Call it "The DubStep"!


----------



## theo (Jan 9, 2012)

cheeseblock effects


----------



## Exit Existence (Jan 11, 2012)

Yourock Midiguitar > Midi out >Midi Interface on laptop
Use buttons on guitar to do program changes or actually program them into your live show automatically if you have a backing track thing set up.
Use "volumeknob" on guitar to control rate of wobbles in VST

Works epic I use mine all the time, I dont need a real guitar to make fake dubstep sounds. I use a fake guitar to make real dubstep sounds lol


----------



## theo (Jan 11, 2012)

Can you post us a video? I've been thinking about getting one of these for ages.


----------



## Pedrojoca (Jan 11, 2012)

I get some really impressive dubstep sounds with guitar rig.


----------



## przemyslawwolski (Jan 11, 2012)

ok, new gas


----------



## CAPTAIN SARG (Jan 11, 2012)

Pedrojoca said:


> I get some really impressive dubstep sounds with guitar rig.

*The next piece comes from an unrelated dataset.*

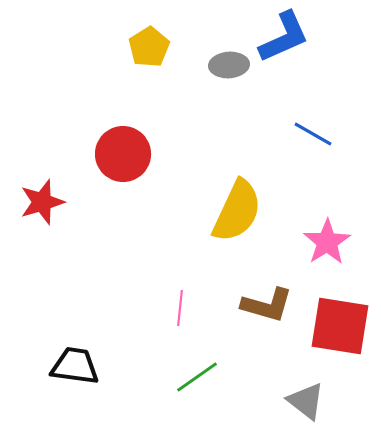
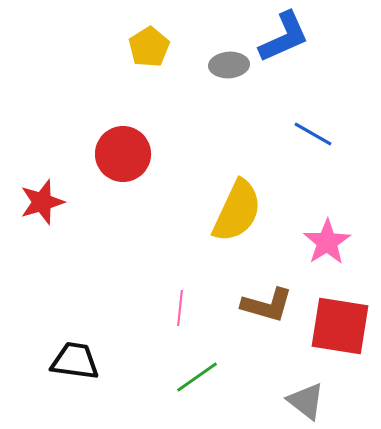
black trapezoid: moved 5 px up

Samples? What kind of effects do you use?


----------



## Pedrojoca (Jan 12, 2012)

LFO controlling the Wah + pitch shift gets so close to the wob wob sound, ain't got any samples though


----------



## CAPTAIN SARG (Jan 12, 2012)

The you rock guitar seems like a good idea I've watched a few videos on it and is good for making dub step with a guitar. But I'm looking for something in pedal form for a live situation. I want to be able to have a split signal from dry guitar and dub step guitar. Is there anything on the Axe fx like this. Say being able to make a patch that has an LFO and filter combined and controlled with an exp pedal?


----------